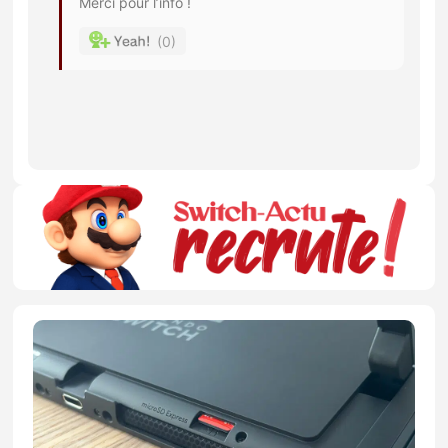
Merci pour l’info !
0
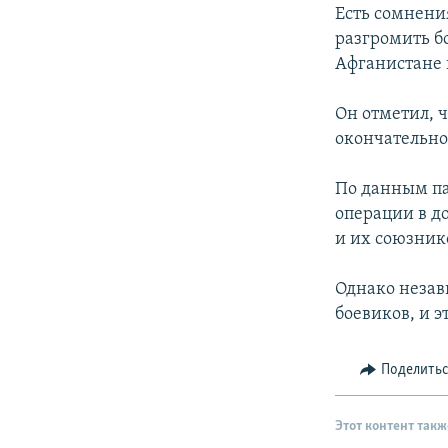
РАСПИСАНИЕ ВЕЩАНИЯ
Есть сомнени
ПОДПИШИТЕСЬ НА РАССЫЛКУ
разгромить б
Афганистане 
Он отметил, 
окончательно
По данным па
операции в д
и их союзник
Однако незав
боевиков, и 
Поделить
Этот контент такж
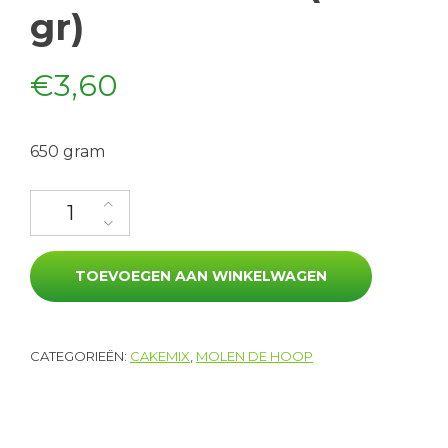
gr)
€
3,60
650 gram
Kruidkoekmix (500 gr) aantal
TOEVOEGEN AAN WINKELWAGEN
CATEGORIEËN:
CAKEMIX
,
MOLEN DE HOOP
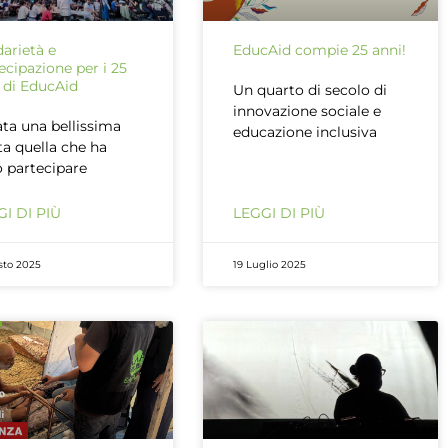
darietà e
EducAid compie 25 anni!
ecipazione per i 25
 di EducAid
Un quarto di secolo di
innovazione sociale e
ata una bellissima
educazione inclusiva
ta quella che ha
o partecipare
I DI PIÙ
LEGGI DI PIÙ
sto 2025
19 Luglio 2025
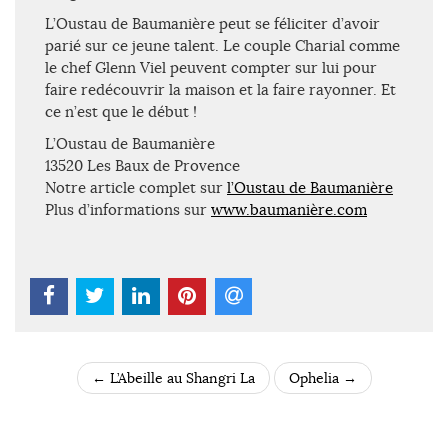
L’Oustau de Baumanière peut se féliciter d’avoir
parié sur ce jeune talent. Le couple Charial comme
le chef Glenn Viel peuvent compter sur lui pour
faire redécouvrir la maison et la faire rayonner. Et
ce n’est que le début !
L’Oustau de Baumanière
13520 Les Baux de Provence
Notre article complet sur
l’Oustau de Baumanière
Plus d’informations sur
www.baumanière.com
←
L’Abeille au Shangri La
Ophelia
→
POST NAVIGATION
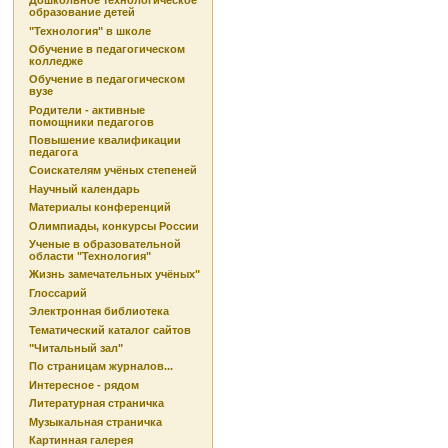
Дошкольное технологическое
образование детей
"Технология" в школе
Обучение в педагогическом
колледже
Обучение в педагогическом
вузе
Родители - активные
помощники педагогов
Повышение квалификации
педагога
Соискателям учёных степеней
Научный календарь
Материалы конференций
Олимпиады, конкурсы России
Ученые в образовательной
области "Технология"
Жизнь замечательных учёных"
Глоссарий
Электронная библиотека
Тематический каталог сайтов
"Читальный зал"
По страницам журналов...
Интересное - рядом
Литературная страничка
Музыкальная страничка
Картинная галерея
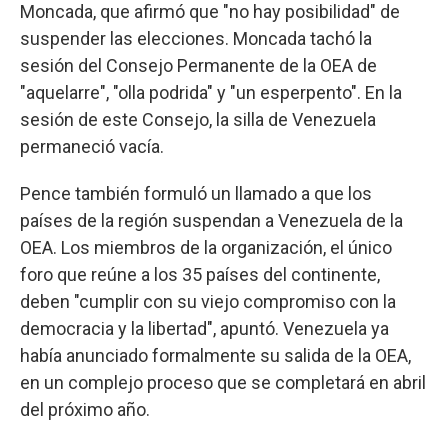
Moncada, que afirmó que "no hay posibilidad" de
suspender las elecciones. Moncada tachó la
sesión del Consejo Permanente de la OEA de
"aquelarre", "olla podrida" y "un esperpento". En la
sesión de este Consejo, la silla de Venezuela
permaneció vacía.
Pence también formuló un llamado a que los
países de la región suspendan a Venezuela de la
OEA. Los miembros de la organización, el único
foro que reúne a los 35 países del continente,
deben "cumplir con su viejo compromiso con la
democracia y la libertad", apuntó. Venezuela ya
había anunciado formalmente su salida de la OEA,
en un complejo proceso que se completará en abril
del próximo año.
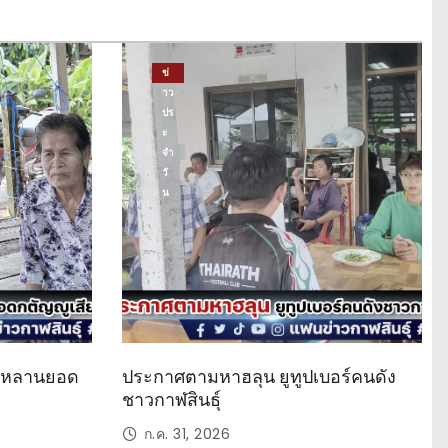
ข่
าว
ปร
ะ
จำ
วั
น
ด หลานยอด
ประกาศตามหาฮลุน ยูทูปเบอร์คนดัง
ชาวกาฬสินธุ์
ก.ค. 31, 2026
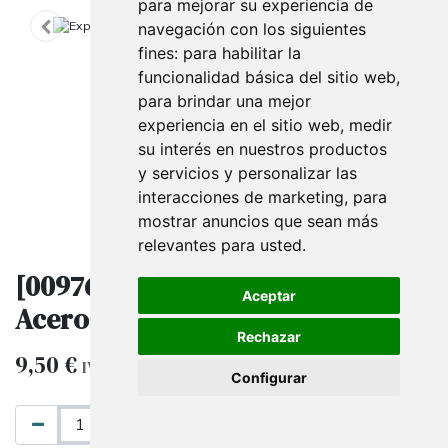
para mejorar su experiencia de
navegación con los siguientes
fines:
para habilitar la
funcionalidad básica del sitio web
,
para brindar una mejor
experiencia en el sitio web
,
medir
su interés en nuestros productos
y servicios y personalizar las
interacciones de marketing
,
para
mostrar anuncios que sean más
relevantes para usted
.
[009761] Expositor de Calzado en
Aceptar
Acero Mate, Altura Regulable
Rechazar
9,50
€
IVA excluido
Configurar
AÑADIR AL CARRITO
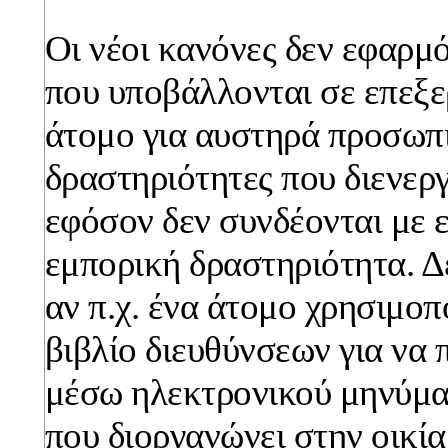
Οι νέοι κανόνες δεν εφαρμ
που υποβάλλονται σε επεξε
άτομο για αυστηρά προσωπι
δραστηριότητες που διενεργ
εφόσον δεν συνδέονται με 
εμπορική δραστηριότητα. Δ
αν π.χ. ένα άτομο χρησιμοπο
βιβλίο διευθύνσεων για να
μέσω ηλεκτρονικού μηνύματ
που διοργανώνει στην οικία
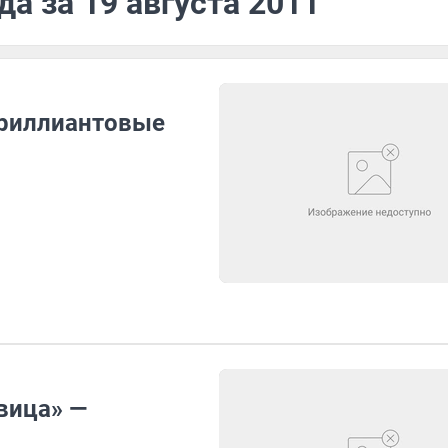
а за 19 августа 2011
бриллиантовые
вица» —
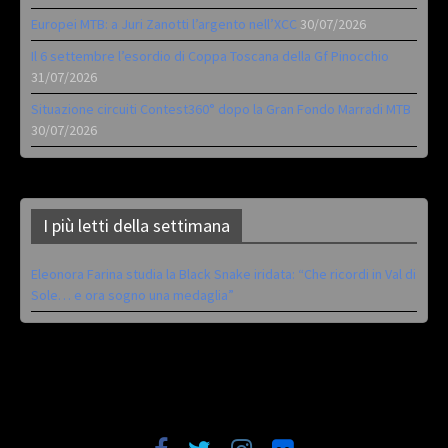
Europei MTB: a Juri Zanotti l’argento nell’XCC
30/07/2026
Il 6 settembre l’esordio di Coppa Toscana della Gf Pinocchio
31/07/2026
Situazione circuiti Contest360° dopo la Gran Fondo Marradi MTB
30/07/2026
I più letti della settimana
Eleonora Farina studia la Black Snake iridata: “Che ricordi in Val di
Sole… e ora sogno una medaglia”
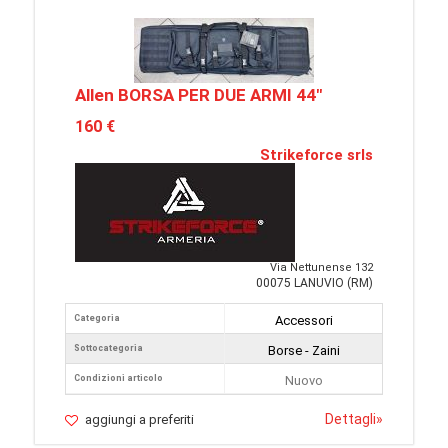
Allen BORSA PER DUE ARMI 44"
160 €
Strikeforce srls
Via Nettunense 132
00075 LANUVIO (RM)
Categoria
Accessori
Sottocategoria
Borse - Zaini
Condizioni articolo
Nuovo
Dettagli
»
aggiungi a preferiti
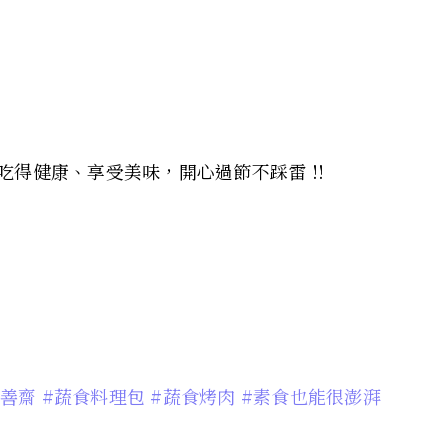
吃得健康、享受美味，開心過節不踩雷 !!
裕善齋
#蔬食料理包
#蔬食烤肉
#素食也能很澎湃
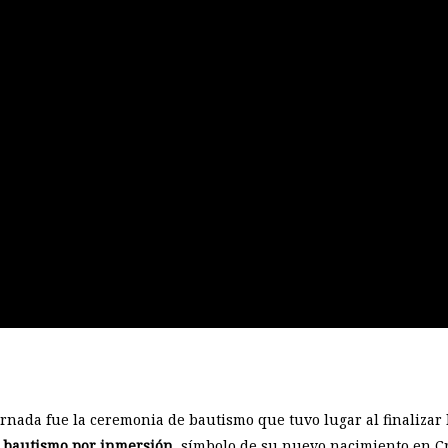
rnada fue la ceremonia de bautismo que tuvo lugar al finalizar
l bautismo por inmersión
, símbolo de su nuevo nacimiento en Cr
◇ ◇ ◇ ◇ ◇
§ **Description of the task**: What lines in the records contain the word "della"? Return each one.

§ **Your solution**:
Il 6 settembre l’esordio di Coppa Toscana della Gf Pinocchio
I più letti della settimana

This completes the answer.